India’s national security adviser, foreign minister Subrahmanyam Jaishankar, and Chinese Foreign Minister Wang Yi all met in Moscow last week. And Modi is set to travel to China later this year for the first time in over seven years and will be welcomed in Moscow by Putin before the end of the year. Moscow, in particular, is more than just posturing, analysts say.

Indian domestic public opinion is also hardening against what is being perceived as U.S. attempts at interference in India’s sovereign decision-making. “They’re signaling very clearly that they view that as interference in India’s foreign policy, and they are not going to put up with it,” Feigenbaum added.

After a pause at the beginning of the war, Indian state-run refiners returned to importing Russian oil as discounts from Moscow of 6 to 7 percent became available. In May, Russia supplied the South Asian nation with 35 percent of its crude, up from less than 0.2 percent before the Ukraine war. Moscow, for its part, is also doubling down. Russian Deputy Prime Minister Denis Manturov said Moscow would continue to ship crude, oil products, thermal and coking coal, and see “potential for the export of Russian LNG.”

Trump Tariffs and Modi Domestic Politics

Michael Kugelman, a South Asia analyst at the Washington-based Wilson Center, argued that Trump’s tariffs weren’t the only reason for India’s strategic drift. “We’ve seen indications for almost a year of India wanting to ease tensions with China and strengthen relations, mainly for economic reasons. But the Trump administration’s policies have made India want to move even more quickly,” he said.

Some of the steps India has taken could be diplomatic theater, analysts say, but some seem more structural. “India is going to double down on some aspects of its economic and defense relationship with Russia — and those parts are not performative,” Feigenbaum said.
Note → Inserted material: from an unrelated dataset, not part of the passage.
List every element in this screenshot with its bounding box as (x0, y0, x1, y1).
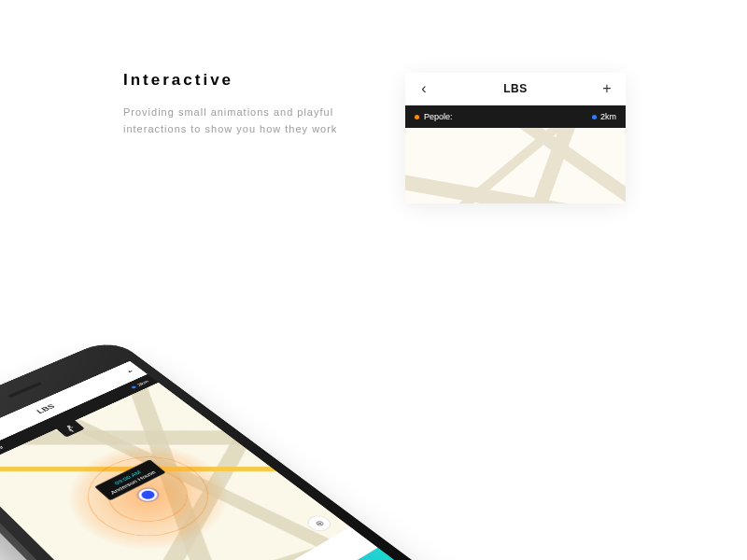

India had been moving away from a “lopsided” arms relationship with Russia before the Ukraine war and had brought in U.S., French, and Israeli systems. But as Russia attacked Ukraine, Delhi turned to Moscow for its energy trade. Kugelman called it “a triumph for India’s worldview that the U.S. can’t be trusted, whereas Russia can — because Russia is always going to be there for India no matter what.”

For Modi’s nationalist government, the diplomatic pivot is also good politics back home. By striking a tough stance, Modi is signaling that he will protect the livelihoods of farmers, small businesses, and young workers in India. That message has great resonance domestically. “India had already given to the U.S. on things like tariff concessions, on repatriating Indian workers, on other things,” Kugelman said. “Because of those concessions, India needs to be careful about signaling further willingness to bend. This is one reason there was no trade deal — Modi put his foot down.”
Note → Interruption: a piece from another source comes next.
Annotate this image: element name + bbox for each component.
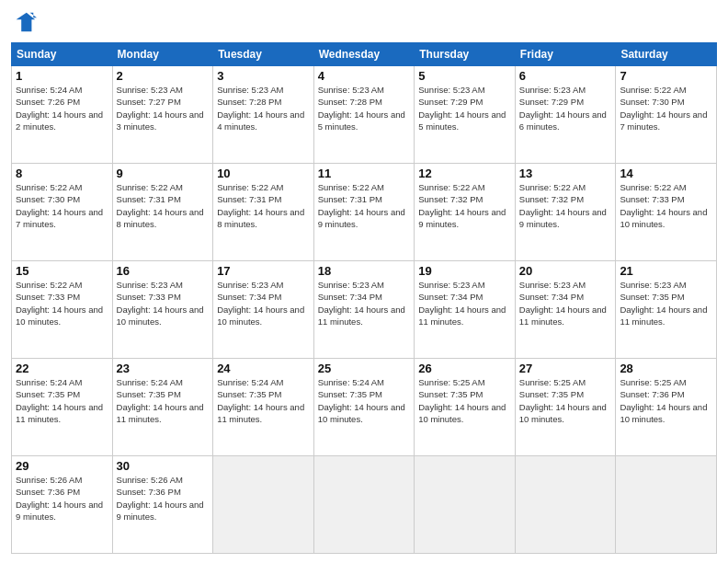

In the United States, impatience is growing. Peter Navarro, Trump’s former top White House trade adviser, wrote in the Financial Times that India’s purchases of Russian oil were “opportunistic” and “deeply corrosive.” In an op-ed, Navarro argued that tariffs are a necessary way of punishing India “where it hurts — its access to U.S. markets — even as it seeks to cut off the financial lifeline it has extended to Russia’s war effort.”
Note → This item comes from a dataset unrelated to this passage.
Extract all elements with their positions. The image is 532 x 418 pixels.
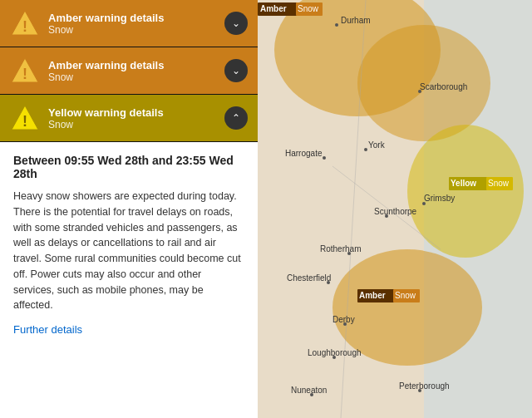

Points of Friction, Points of Compromise

The souring comes at odds with other key junctures in the relationship. In 2008, then-president George W. Bush signed a civil nuclear deal with India that would allow New Delhi access to American fuel and technology despite India’s status as a non-signatory to the Non-Proliferation Treaty. But in the years after, both countries were able to compartmentalize many points of friction — including those over Pakistan and India’s trade with Iran and Russia — so that disagreements in one area didn’t impact the broader partnership.

Much has changed in 15 years. Washington has long seen India as a key democratic counterweight to China in the Indo-Pacific region championed by Obama, Trump, and now Biden. But if the frictions continue to bleed into areas of defense and intelligence cooperation, that foundation will also come under pressure.